Sounds like @azdavidr has you heading in the right direction. Yes Rachio take a bit to really dial in a Flex Daily schedule, but one you do, it is amazing how well it works year round.

I do agree that for a consumer based product, it would be nice if the front end UI utilized the common terminology that everyone sees at the box stores when they look at emitters (1gph, 2gph, etc) and do the calculations on the backend. Or at the very least, like @azdavidr mentioned, a linkable chart in the app that would cross things over. But what I will say is the concept of in/hr is exactly how commercial irrigation and ag irrigation figures out watering. So while it may be a bit foregn to consumers, it is a bit more of an irrigation “industry standard”.

It is my understanding that Rachio is primarily a consumer product. If that is true, I believe a truly great UI would allow the user to use values commonplace in the consumer world.

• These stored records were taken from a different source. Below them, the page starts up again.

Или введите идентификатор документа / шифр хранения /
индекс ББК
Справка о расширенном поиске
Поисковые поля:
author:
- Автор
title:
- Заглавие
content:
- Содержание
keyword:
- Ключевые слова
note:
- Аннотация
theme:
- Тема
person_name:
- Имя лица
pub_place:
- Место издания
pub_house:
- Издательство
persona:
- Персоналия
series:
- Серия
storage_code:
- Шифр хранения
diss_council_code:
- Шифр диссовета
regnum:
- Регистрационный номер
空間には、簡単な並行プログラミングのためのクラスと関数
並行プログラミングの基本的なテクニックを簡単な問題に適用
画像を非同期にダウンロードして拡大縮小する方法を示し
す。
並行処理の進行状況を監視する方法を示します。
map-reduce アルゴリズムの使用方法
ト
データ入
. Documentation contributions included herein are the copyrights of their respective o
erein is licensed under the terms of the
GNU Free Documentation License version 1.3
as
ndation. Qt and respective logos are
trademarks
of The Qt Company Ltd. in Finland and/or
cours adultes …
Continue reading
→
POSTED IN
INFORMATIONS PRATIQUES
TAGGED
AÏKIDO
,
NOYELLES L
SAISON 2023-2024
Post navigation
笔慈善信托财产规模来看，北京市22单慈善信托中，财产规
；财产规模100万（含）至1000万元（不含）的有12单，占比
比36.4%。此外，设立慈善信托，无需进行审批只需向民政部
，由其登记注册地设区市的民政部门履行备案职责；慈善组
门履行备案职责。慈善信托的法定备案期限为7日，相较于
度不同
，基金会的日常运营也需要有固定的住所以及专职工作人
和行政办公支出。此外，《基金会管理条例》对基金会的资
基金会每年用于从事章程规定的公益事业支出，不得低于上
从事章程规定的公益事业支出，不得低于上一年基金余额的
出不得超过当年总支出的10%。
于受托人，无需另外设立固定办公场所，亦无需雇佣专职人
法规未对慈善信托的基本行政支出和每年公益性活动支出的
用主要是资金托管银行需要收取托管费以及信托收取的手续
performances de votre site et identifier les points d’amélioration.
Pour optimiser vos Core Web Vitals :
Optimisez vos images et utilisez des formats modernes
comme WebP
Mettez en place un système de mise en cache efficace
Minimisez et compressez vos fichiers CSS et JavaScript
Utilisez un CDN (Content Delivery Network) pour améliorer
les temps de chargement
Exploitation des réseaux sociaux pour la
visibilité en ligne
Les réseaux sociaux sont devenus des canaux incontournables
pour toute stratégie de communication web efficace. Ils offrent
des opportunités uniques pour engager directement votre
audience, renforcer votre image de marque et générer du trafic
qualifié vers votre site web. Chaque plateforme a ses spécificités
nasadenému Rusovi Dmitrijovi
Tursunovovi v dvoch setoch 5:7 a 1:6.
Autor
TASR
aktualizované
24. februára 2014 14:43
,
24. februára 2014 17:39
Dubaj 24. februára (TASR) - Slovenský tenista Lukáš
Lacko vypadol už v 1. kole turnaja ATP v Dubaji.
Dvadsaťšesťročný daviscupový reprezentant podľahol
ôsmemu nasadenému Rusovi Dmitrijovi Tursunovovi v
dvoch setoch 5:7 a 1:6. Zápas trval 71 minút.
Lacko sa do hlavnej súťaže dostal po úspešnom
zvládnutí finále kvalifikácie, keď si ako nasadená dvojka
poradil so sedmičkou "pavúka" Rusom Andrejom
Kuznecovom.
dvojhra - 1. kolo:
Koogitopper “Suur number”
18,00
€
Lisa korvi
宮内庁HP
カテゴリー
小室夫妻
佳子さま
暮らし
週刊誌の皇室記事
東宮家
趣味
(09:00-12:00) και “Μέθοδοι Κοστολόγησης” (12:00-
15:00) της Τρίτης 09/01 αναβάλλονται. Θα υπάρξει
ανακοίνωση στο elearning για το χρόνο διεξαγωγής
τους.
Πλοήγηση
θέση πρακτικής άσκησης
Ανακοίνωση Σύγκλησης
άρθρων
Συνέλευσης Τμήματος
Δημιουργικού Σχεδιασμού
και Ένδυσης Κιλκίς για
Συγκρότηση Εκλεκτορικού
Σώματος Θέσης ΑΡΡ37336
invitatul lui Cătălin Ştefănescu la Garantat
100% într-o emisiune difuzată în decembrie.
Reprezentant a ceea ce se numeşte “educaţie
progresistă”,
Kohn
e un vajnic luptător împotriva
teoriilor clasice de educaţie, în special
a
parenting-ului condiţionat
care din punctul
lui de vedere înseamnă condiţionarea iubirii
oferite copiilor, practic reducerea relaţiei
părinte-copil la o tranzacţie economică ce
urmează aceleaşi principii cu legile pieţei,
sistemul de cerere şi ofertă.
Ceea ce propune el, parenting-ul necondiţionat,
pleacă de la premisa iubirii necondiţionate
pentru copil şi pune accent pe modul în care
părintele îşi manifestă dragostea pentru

IMHO Rachio does a great job with its UI in so many ways — which makes it all the more frustrating and unbelievable, that they still don’t directly support drip systems (and no, I don’t consider linking to a consumer’s spreadsheet direct support).

I would love to recommend Rachio to friends and neighbors, but I can’t because of the lack of true, direct support for drip. I live in a high desert, and at least in my neighborhood, the majority of people use drip systems almost exclusively.